Stored dataset items:
((

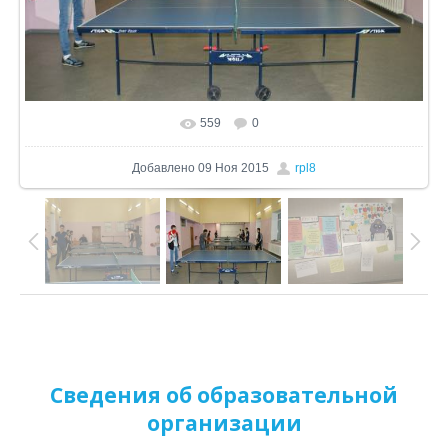
559
0
В реальном размере
1024x680
/ 269.8Kb
Добавлено
09 Ноя 2015
rpl8
Сведения об образовательной
организации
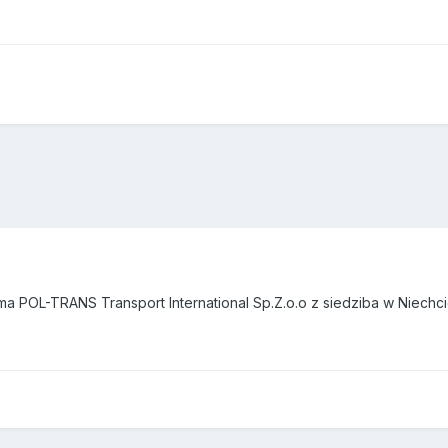
ma POL-TRANS Transport International Sp.Z.o.o z siedziba w Niechci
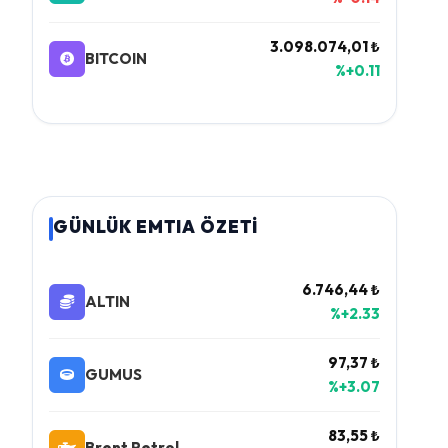
3.098.074,01 ₺
BITCOIN
%+0.11
GÜNLÜK EMTIA ÖZETİ
6.746,44 ₺
ALTIN
%+2.33
97,37 ₺
GUMUS
%+3.07
83,55 ₺
Brent Petrol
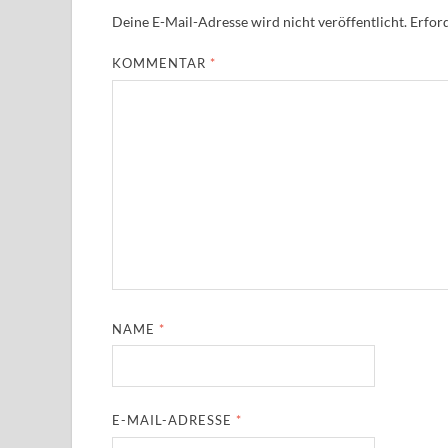
Deine E-Mail-Adresse wird nicht veröffentlicht.
Erford
KOMMENTAR
*
NAME
*
E-MAIL-ADRESSE
*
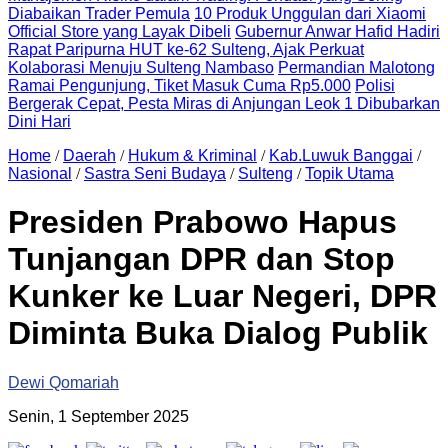
Diabaikan Trader Pemula
10 Produk Unggulan dari Xiaomi
Official Store yang Layak Dibeli
Gubernur Anwar Hafid Hadiri
Rapat Paripurna HUT ke-62 Sulteng, Ajak Perkuat
Kolaborasi Menuju Sulteng Nambaso
Permandian Malotong
Ramai Pengunjung, Tiket Masuk Cuma Rp5.000
Polisi
Bergerak Cepat, Pesta Miras di Anjungan Leok 1 Dibubarkan
Dini Hari
Home
/
Daerah
/
Hukum & Kriminal
/
Kab.Luwuk Banggai
/
Nasional
/
Sastra Seni Budaya
/
Sulteng
/
Topik Utama
Presiden Prabowo Hapus
Tunjangan DPR dan Stop
Kunker ke Luar Negeri, DPR
Diminta Buka Dialog Publik
Dewi Qomariah
Senin, 1 September 2025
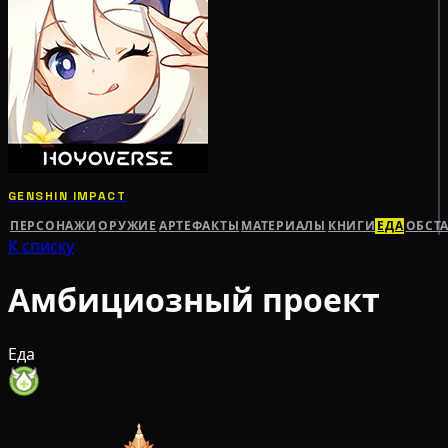
GENSHIN IMPACT
ПЕРСОНАЖИ
ОРУЖИЕ
АРТЕФАКТЫ
МАТЕРИАЛЫ
КНИГИ
ЕДА
ОБСТ
К списку
Амбициозный проект
Еда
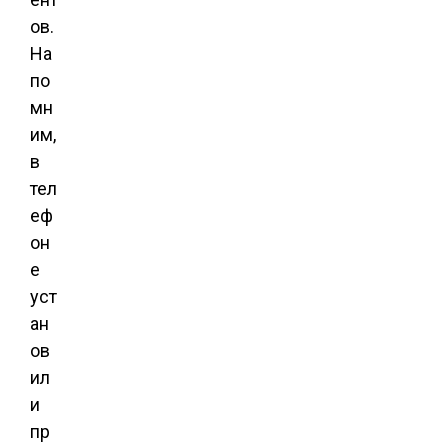
ов.
На
по
мн
им,
в
тел
еф
он
е
уст
ан
ов
ил
и
пр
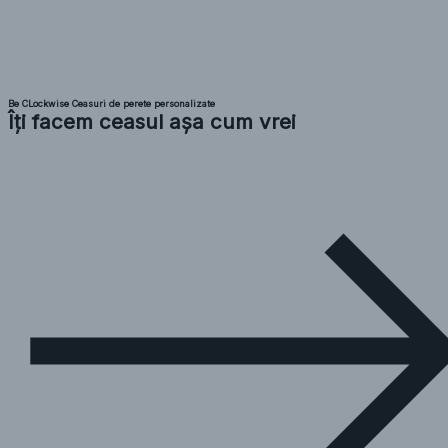
Be CLockwise Ceasuri de perete personalizate
Îți facem ceasul așa cum vrei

))

**What you are asked to do**
Your answer should be all lines from the data that contain "Sulteng".

**Output of the exercise**
Rapat Paripurna HUT ke-62 Sulteng, Ajak Perkuat
Kolaborasi Menuju Sulteng Nambaso
Sulteng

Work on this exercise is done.